— Data below —
* * *

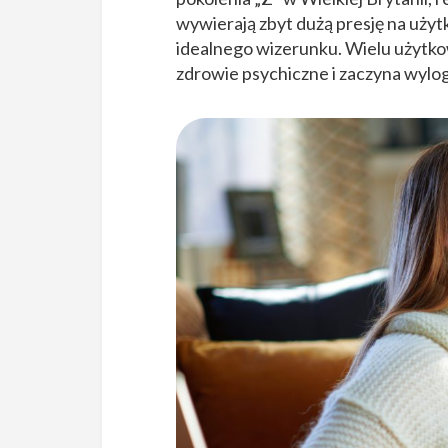
wywierają zbyt dużą presję na uży
idealnego wizerunku. Wielu użytko
zdrowie psychiczne i zaczyna wylog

* * *

— What this task involves —
Return all of the material exactly, without pictures.

— Solution to the problem —
wywierają zbyt dużą presję na uży
idealnego wizerunku. Wielu użytko
zdrowie psychiczne i zaczyna wylog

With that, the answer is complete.